# TASK GOAL
Leaving out the images, transcribe every record below exactly.

** Opening ENTRIES PROVIDED block **

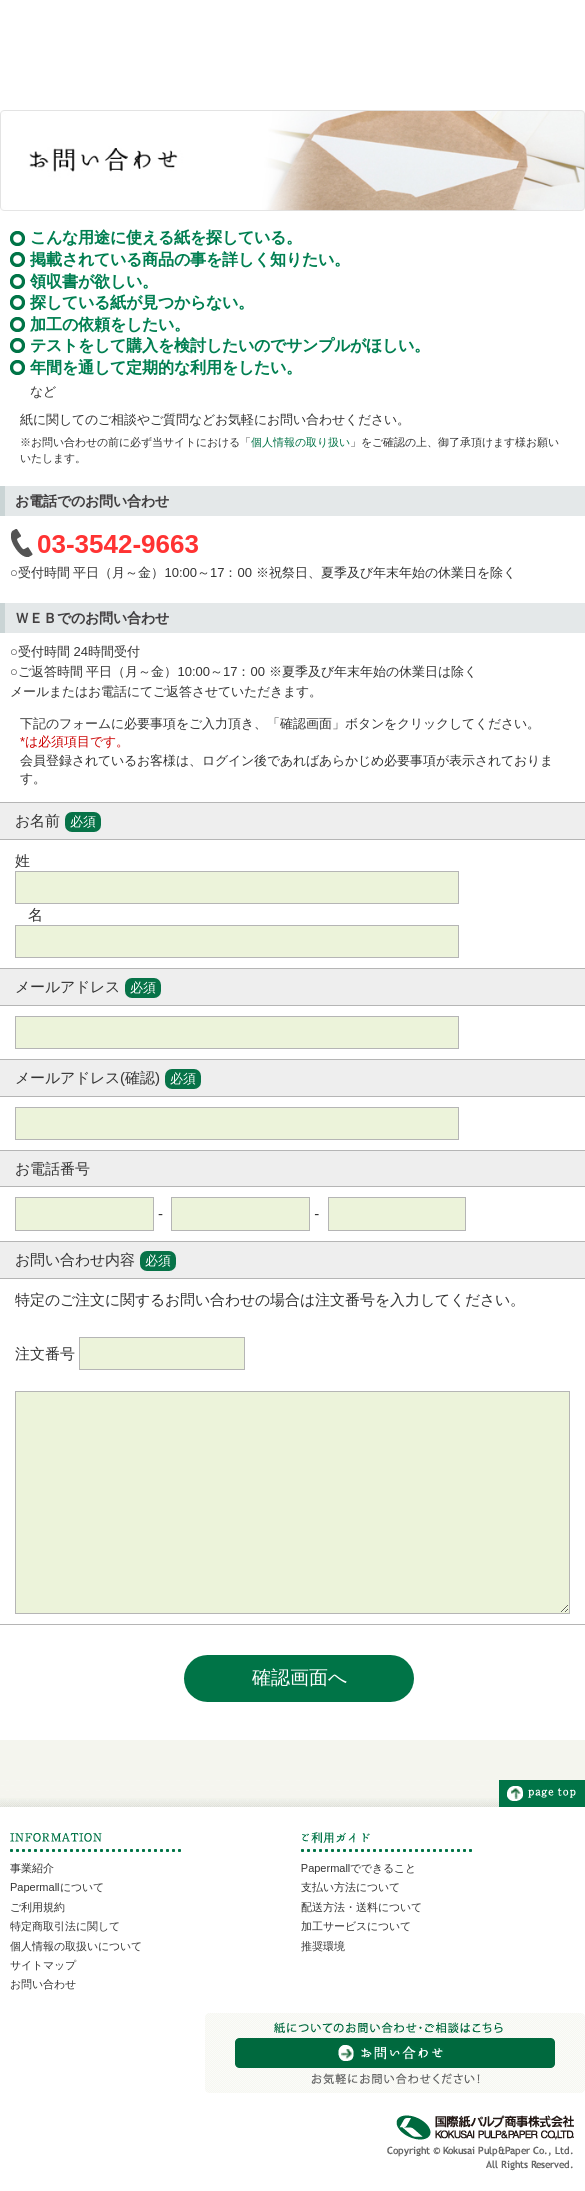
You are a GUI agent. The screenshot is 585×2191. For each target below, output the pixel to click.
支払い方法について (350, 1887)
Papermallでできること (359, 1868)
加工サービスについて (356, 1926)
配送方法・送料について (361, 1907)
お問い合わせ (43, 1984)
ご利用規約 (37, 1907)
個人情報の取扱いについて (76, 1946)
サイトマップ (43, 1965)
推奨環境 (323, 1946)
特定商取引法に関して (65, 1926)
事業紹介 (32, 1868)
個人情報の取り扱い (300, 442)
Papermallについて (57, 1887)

** Closing ENTRIES PROVIDED block **

# TASK SOLUTION
You are a GUI agent. The screenshot is 585×2191. For each target below, output the pixel to click.
支払い方法について (350, 1887)
Papermallでできること (359, 1868)
加工サービスについて (356, 1926)
配送方法・送料について (361, 1907)
お問い合わせ (43, 1984)
ご利用規約 (37, 1907)
個人情報の取扱いについて (76, 1946)
サイトマップ (43, 1965)
推奨環境 (323, 1946)
特定商取引法に関して (65, 1926)
事業紹介 (32, 1868)
個人情報の取り扱い (300, 442)
Papermallについて (57, 1887)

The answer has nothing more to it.